Review by Eddie on 27/07/2022
The crowning achievement of Greek director Costa-Gavras’s up and down career, Oscar winning political thriller Z is an incendiary and passionate example of the genre that has seen it become a film often regarded as one of the best cinematic products of its type.
Inspired by real life events the occurred in Gavras’s home country in the 60’s, Z is the type of film that could only be born from truth as we are thrust into a politically charged thriller centered around the fiery and deadly developments between the left and right wing in Greece, one that culminates in the death of high profile political figure Z who is killed one night after a speech, with police trying to pass the death off as a terrible accident with others sure it was anything but.

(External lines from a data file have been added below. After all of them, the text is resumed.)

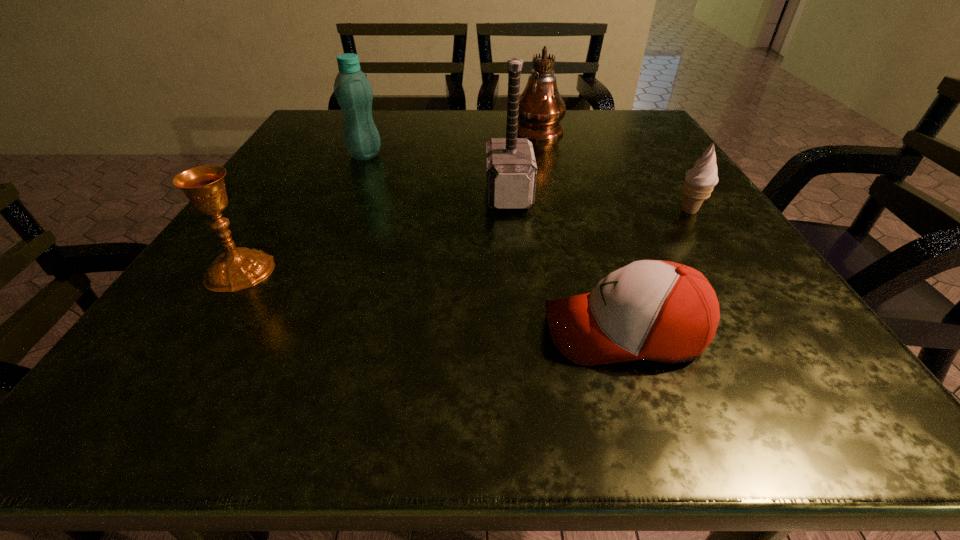 At what (x,y) coordinates should I click in order to perform the action: click on baseball cap. Please return your answer as a coordinate pair (x, y). The image size is (960, 540). Looking at the image, I should click on (663, 311).

The image size is (960, 540). I want to click on vacant space located on the right of the oil lamp, so click(608, 129).

The height and width of the screenshot is (540, 960). What are the coordinates of `blank area located 0.390m for striking with the head of the fifth shortest object` in the screenshot? It's located at (278, 195).

Identify the location of vacant space located for striking with the head of the fifth shortest object. (412, 195).

Locate an element on the screen. This screenshot has height=540, width=960. vacant area situated for striking with the head of the fifth shortest object is located at coordinates (310, 195).

This screenshot has height=540, width=960. In order to click on vacant space located 0.080m at the front cap of the second farthest object in this screenshot , I will do `click(353, 181)`.

The width and height of the screenshot is (960, 540). In order to click on free location located 0.280m on the back of the fifth farthest object in this screenshot , I will do `click(305, 167)`.

Find the location of a particular element. free region located 0.260m on the front-facing side of the rightmost object is located at coordinates (530, 211).

The image size is (960, 540). What are the coordinates of `vacant area situated 0.180m on the front-facing side of the rightmost object` in the screenshot? It's located at (574, 211).

Identify the location of vacant space located on the front-facing side of the rightmost object. (463, 211). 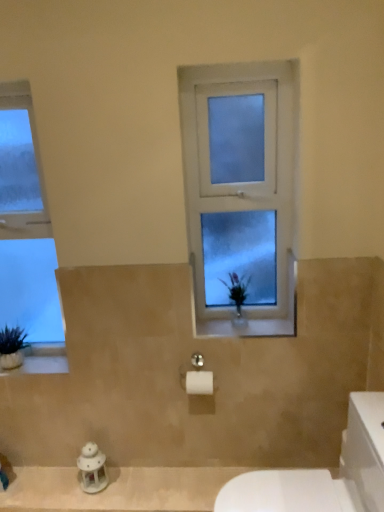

For a film of its age it’s hard too think of a more documentary like or frenetic experience, more than likely a style that was an inspiration for the likes of Oliver Stone and Paul Greengrass, Gavras barely lets the the film sit for more than a few minutes at a time as we as an audience are whisked from scene too scene with multiple characters, situations and agenda’s playing out before our eyes and it’s not hard too see why editor Françoise Bonnot took home one of the films two Oscar’s in 1970 for his work helping Gavras achieve his vision.
This documentary like delivery of the film helps its seeped in reality nature really hit home as we see a nation and its leaders divided and incensed at what is occurring on a daily basis and while it’s a sad fact, there’s little denying that the themes at play here aren’t just as relevant now as they were back then as we find ourselves in a world climate with various factions at play and violence and war on our doorsteps, a sad state of affairs but one that assures Z is despite its flaws, an important part of film history.
Despite its highly regarded reputation amongst the film community, Z is a film that maintains a relatively low-key standing in the public realm, much like many of Gavras’s films, it’s hard too say why this is exactly but for anyone that counts the likes of All the Kings Men, All the President’s Men or The Battle of Algiers as some of their favourite genre entries, Z is a film well worth your time.
Final Say –
Full of rage and power, Z may not be faultless but it’s one of the best politically inspired thrillers ever made and a forefather to the type of films that have become commonplace in the genre over more recent times.